A Touch of Luck

The movie Intacto posits a world in which luck is a more or less permanent quality of a person. Lucky people are lucky at the gambling table and they are lucky at traffic intersections. But such people have to avoid physical contact with a certain group of people who know how to steal their luck by touch. Finding lucky people is the quest of one of the movie’s protagonists. In one case he tests the luck of possible recruits by having them run blindfolded through a forest. The winner is the one who gets to the destination first. Many others crash into one of the trees.

We will try a physically gentler game. In its general form, there are N people and B chances to bet. Every player knows the value of both N and B. Each person starts with an initial (not necessarily equal) wealth in units.

Each bet is an even money bet depending on the flip of a shared fair coin. So, if you bet an amount x and win, your wealth increases by x more. Otherwise you lose the x wagered.

Before each flip, each person bets an amount of his/her choosing (from 0 to any amount he/she has at that point) on either heads or tails.

The winner is the person having the greatest number of units after all B bets are done. If two people tie, then nobody wins. The units are worthless after the betting is done. So, a player receives a reward if and only if he or she is the absolute winner.

Warm-Up

Bob and Alice have the same number of units and Bob must state his bet first. Suppose there is just one remaining flip of the shared coin. What is Alice’s chance of winning?

Solution to Warm-Up

If Bob bets x on heads, then Alice could bet x+1 on heads and Alice will win on heads and will lose on tails. Alternatively, Alice could bet nothing and then Alice will win on tails. Either way, Alice has a probability of 1/2 to win.

Warm-Up 2

Alice and Bob are the only players again.
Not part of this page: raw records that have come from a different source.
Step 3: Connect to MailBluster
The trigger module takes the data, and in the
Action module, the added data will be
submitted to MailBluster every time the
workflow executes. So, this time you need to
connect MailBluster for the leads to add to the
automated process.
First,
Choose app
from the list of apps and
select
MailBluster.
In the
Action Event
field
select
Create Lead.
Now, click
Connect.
Alice has more units than Bob. There are five more coin flips to do. If Bob must state his bet before Alice on every flip, then how can Alice maximize her chance to win?

Solution to Warm-Up 2

Alice can win the game every time. For each flip, Alice simply copies Bob’s bet. Suppose Bob bets b on heads. Alice bets b on heads too. Whether the shared coin lands on heads or tails, Alice will end up ahead of Bob.

Now here are some challenges for you.

1. Bob, Carol, and Alice play. Alice has 51 units, whereas Bob and Carol have 50 each. Bob must state his bet first, then Carol, and then Alice. Bob and Carol collude to share the reward if either wins. How can Bob and Carol maximize the probability that at least one of them will win if there is just one coin flip left?

2. Does the result change if Alice must state her bet first?

3. Suppose Bob has 51 units, and Alice 50. There are two coin flips left. Bob bets first for the penultimate flip. Alice bets first for the last flip. Does Bob have more than a 1/2 chance of winning? If so, how much more?

4. Suppose Bob has 51 units and Alice 50. Again, there are two coin flips left. This time, Alice bets first for the penultimate flip. Bob bets first for the last flip. Does Bob have more than a 1/2 chance of winning? If so, how much more?

5. Suppose Bob has 51 units and Alice 50. Again, there are two coin flips left. Again, Alice states her bet first in the penultimate round and Bob states his bet first in the final one. This time, Bob announces that he will bet 20 in the penultimate round, though he will wait to see Alice’s bet before saying whether he will bet on heads or tails. Can Alice arrange to have more than a 1/2 chance to win?

Like joining a ballet company, winning the Olympics, or getting ahead in a narrow hierarchy of power, the more competition there is for fewer spots, the more risk one must take. Let’s see whether you agree.

6. Bob, Alice, Rino, and Juliana have 100 units each and there are two flips left. Each person is out to win - no coalitions. Bob and Alice have bet 100 on heads. Rino has bet 100 on tails. Juliana must now state her bet, knowing that she will state her bet first on the last flip. What are her chances of winning if she bets 90 on either heads or tails? What should she bet?